Revert back Memory allocation policy to 10g. 11g introduced a new instance parameter memory_target, which defines the total SGA + PGA memory allocated for the current instance, this way you don't have to worry about the way memory is individually distributed among the different memory component, meanwhile in 10g there were two different parameters, one named sga_target and the second pga_aggregate_target, this divided the memory allocation in two parts. In my personal belief I am strongly convinced that there was an issue with this new allocation policy on this particular Windows 2003 x64 platform. 11g for windows is the last port released by Oracle Corp., not too many big companies use Windows as the main production O.S. platform, and the new features have to go through a testing that sometimes cannot thoroughly reproduce a heavy weight production environment, so it is very likely that at the extreme conditions systems are sometimes exposed a very hidden in the deep internals bug is hit. This was the case in this environment, so I suggested to revert back to the 10g memory allocation policy.
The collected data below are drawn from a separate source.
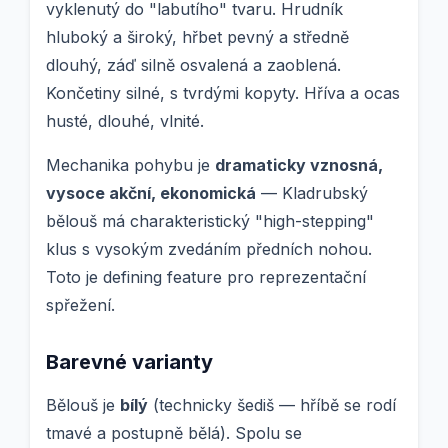
vyklenutý do "labutího" tvaru. Hrudník
hluboký a široký, hřbet pevný a středně
dlouhý, záď silně osvalená a zaoblená.
Končetiny silné, s tvrdými kopyty. Hříva a ocas
husté, dlouhé, vlnité.
Mechanika pohybu je
dramaticky vznosná,
vysoce akční, ekonomická
— Kladrubský
bělouš má charakteristický "high-stepping"
klus s vysokým zvedáním předních nohou.
Toto je defining feature pro reprezentační
spřežení.
Barevné varianty
Bělouš je
bílý
(technicky šediš — hříbě se rodí
tmavé a postupně bělá). Spolu se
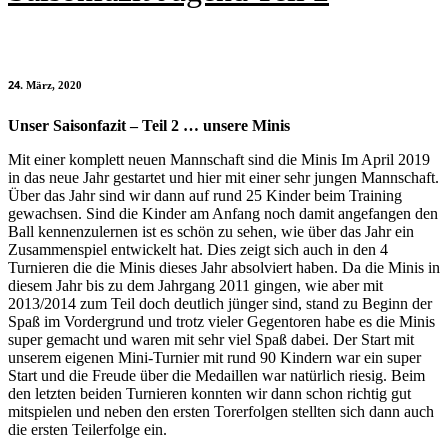
24
März, 2020
Unser Saisonfazit – Teil 2 … unsere Minis
Mit einer komplett neuen Mannschaft sind die Minis Im April 2019
in das neue Jahr gestartet und hier mit einer sehr jungen Mannschaft.
Über das Jahr sind wir dann auf rund 25 Kinder beim Training
gewachsen. Sind die Kinder am Anfang noch damit angefangen den
Ball kennenzulernen ist es schön zu sehen, wie über das Jahr ein
Zusammenspiel entwickelt hat. Dies zeigt sich auch in den 4
Turnieren die die Minis dieses Jahr absolviert haben. Da die Minis in
diesem Jahr bis zu dem Jahrgang 2011 gingen, wie aber mit
2013/2014 zum Teil doch deutlich jünger sind, stand zu Beginn der
Spaß im Vordergrund und trotz vieler Gegentoren habe es die Minis
super gemacht und waren mit sehr viel Spaß dabei. Der Start mit
unserem eigenen Mini-Turnier mit rund 90 Kindern war ein super
Start und die Freude über die Medaillen war natürlich riesig. Beim
den letzten beiden Turnieren konnten wir dann schon richtig gut
mitspielen und neben den ersten Torerfolgen stellten sich dann auch
die ersten Teilerfolge ein.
Rewrite the application. Leaning on the original development team is great, you can manipulate the source code and have it tailored in case it is required. In this case there were some applications that wildly hit the production environment with a huge amount of transactions. In this particular point the credit goes to Anil R. who knew exactly how to rewrite the code that was still triggering an ORA-07455 error after the DB was upgraded.
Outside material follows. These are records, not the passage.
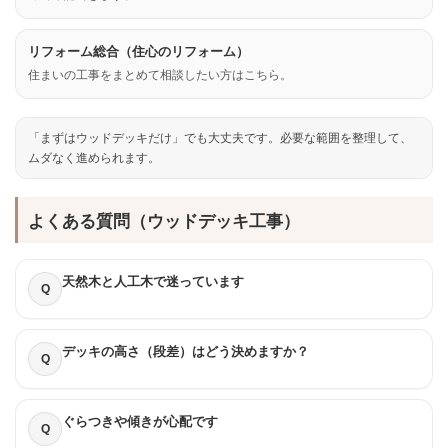
リフォーム総合（住心のリフォーム）
住まいの工事をまとめて相談したい方はこちら。
「まずはウッドデッキだけ」でも大丈夫です。必要な範囲を整理して、
ムダなく進められます。
よくある質問（ウッドデッキ工事）
天然木と人工木で迷っています
Q
デッキの高さ（段差）はどう決めますか？
Q
ぐらつきや傾きが心配です
Q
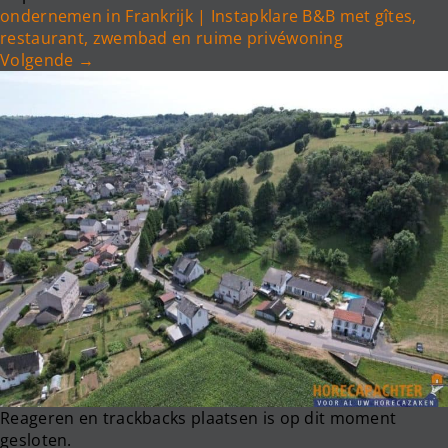
e
ondernemen in Frankrijk | Instapklare B&B met gîtes,
n
restaurant, zwembad en ruime privéwoning
a
Volgende
→
v
i
g
a
t
i
o
n
Reageren en trackbacks plaatsen is op dit moment
gesloten.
After one month of activity no errors have shown up, and even though O.S.S. was not able to issue a conclusive reason why these errors showed up, the troubleshooting procedure was so far successful.

Conclusion
An ORA-00600 is still an error that lies within the Oracle jurisdiction, don't try to rewrite the oracle.exe code in case this kind of errors show up, but at least try to do your very best to abstract the 600 Black Box by identifying the key factors that trigger the error, and reading through the log and trace files. Answer the question Why this error showed up? and absolutely the very first troubleshooting point, raise a Service Request at Oracle Support Services.